Au matin, nos sentinelles se rendirent au village, ramenèrent deux paysans, traînant une charrette avec deux récipients pleins de soupe. On nous conduisit dans une cabane, à l’orée du bois. Nous attendîmes, sentant notre libération toute proche.
Vers 17 heures, arrivent deux jeeps américaines. L’une reste près de nous, symbole et garantie de la liberté retrouvée. L’autre part, et revient avec une ambulance. On nous distribua des vivres et des vêtements. Quant à nos dépouilles de bagnards, nous en faisons un tas et y mettons le feu. Par ce geste, nous nous délivrions des camps. C’était un vendredi 13, jour bénéfique entre tous…

Le soir même nous errions dans le village de Burgstall, heureux d’aller sans contrainte, de n’être plus menacés de rien, sinon d’une longue suite de jours libres.

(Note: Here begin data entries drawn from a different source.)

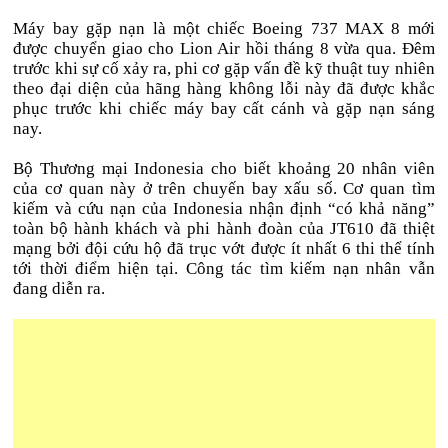
Máy bay gặp nạn là một chiếc Boeing 737 MAX 8 mới
được chuyển giao cho Lion Air hồi tháng 8 vừa qua. Đêm
trước khi sự cố xảy ra, phi cơ gặp vấn đề kỹ thuật tuy nhiên
theo đại diện của hãng hàng không lỗi này đã được khắc
phục trước khi chiếc máy bay cất cánh và gặp nạn sáng
nay.
Bộ Thương mại Indonesia cho biết khoảng 20 nhân viên
của cơ quan này ở trên chuyến bay xấu số. Cơ quan tìm
kiếm và cứu nạn của Indonesia nhận định “có khả năng”
toàn bộ hành khách và phi hành đoàn của JT610 đã thiệt
mạng bởi đội cứu hộ đã trục vớt được ít nhất 6 thi thể tính
tới thời điểm hiện tại. Công tác tìm kiếm nạn nhân vẫn
đang diễn ra.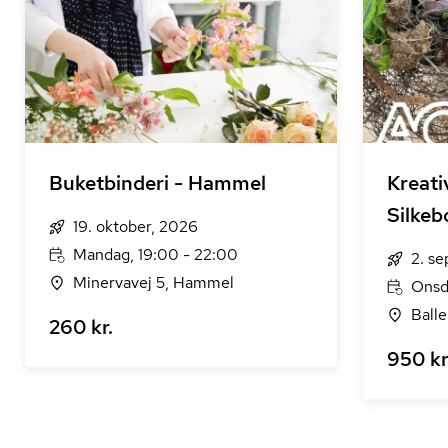
Buketbinderi - Hammel
Kreati
Silkeb
19. oktober, 2026
Mandag, 19:00 - 22:00
2. s
Minervavej 5, Hammel
Onsda
Balle
260 kr.
950 kr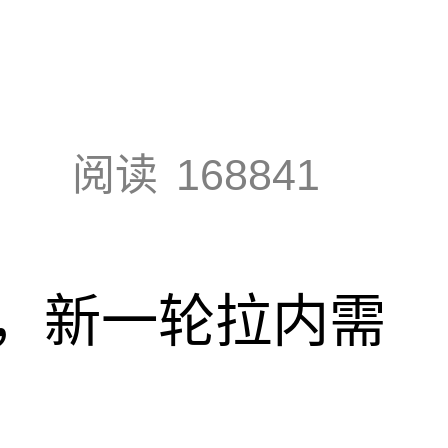
阅读
168841
，新一轮拉内需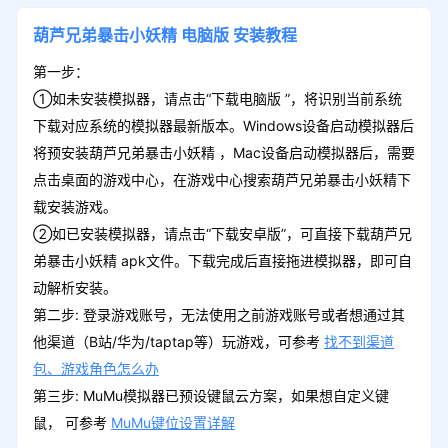
葫芦兄弟暴击小妖精
电脑版
安装教程
第一步：
①如未安装模拟器，请点击“下载电脑版 ”，将识别当前系统
下载对应系统的模拟器最新版本。Windows设备启动模拟器后
将预安装葫芦兄弟暴击小妖精 ，Mac设备启动模拟器后，需要
点击桌面的游戏中心，在游戏中心搜索葫芦兄弟暴击小妖精下
载安装游戏。
②如已安装模拟器，请点击“下载安卓版”，可直接下载葫芦兄
弟暴击小妖精 apk文件。下载完成后直接拖进模拟器，即可自
动解析安装。
第二步: 登录游戏账号，无法使用之前游戏账号或者想通过其
他渠道（B站/华为/taptap等）玩游戏，可参考
找不到渠道
包、游戏角色怎么办
第三步: MuMu模拟器已预设键鼠云方案，如果想自定义键
鼠， 可参考
MuMu键位设置详解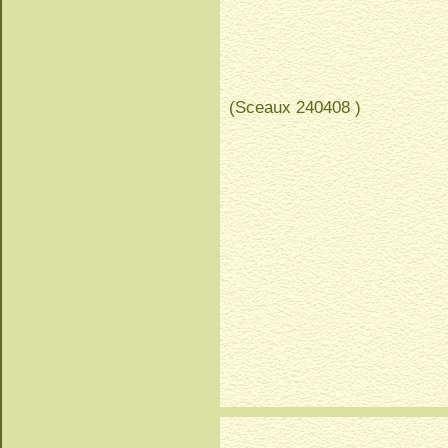
(Sceaux 240408 )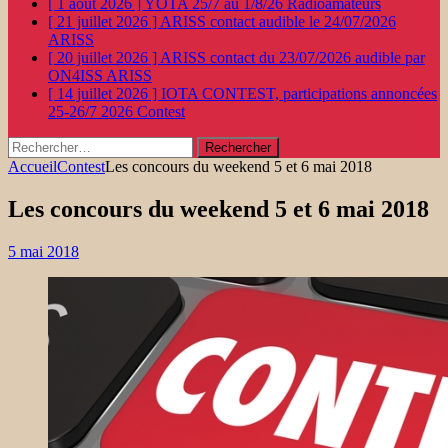
[ 1 août 2026 ]
YOTA 25/7 au 1/8/26
Radioamateurs
[ 21 juillet 2026 ]
ARISS contact audible le 24/07/2026
ARISS
[ 20 juillet 2026 ]
ARISS contact du 23/07/2026 audible par
ON4ISS
ARISS
[ 14 juillet 2026 ]
IOTA CONTEST, participations annoncées
25-26/7 2026
Contest
Rechercher :
Accueil
Contest
Les concours du weekend 5 et 6 mai 2018
Les concours du weekend 5 et 6 mai 2018
5 mai 2018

Et nous apprîmes deux jours plus tard, la tragédie de Gardelegen, qui s’était déroulée à quelques kilomètres de nous, deux ou trois heures après notre libération. Sur le moment, nous fûmes saisis d’un sentiment de peur rétrospective, en songeant que nous aurions dû être dans la grange ardente. Après, nos pensées allèrent aux 1.016 camarades qui avaient péri dans ce gigantesque et monstrueux brasier, et qui restera, l’un des plus abominables crimes de la barbarie nazie.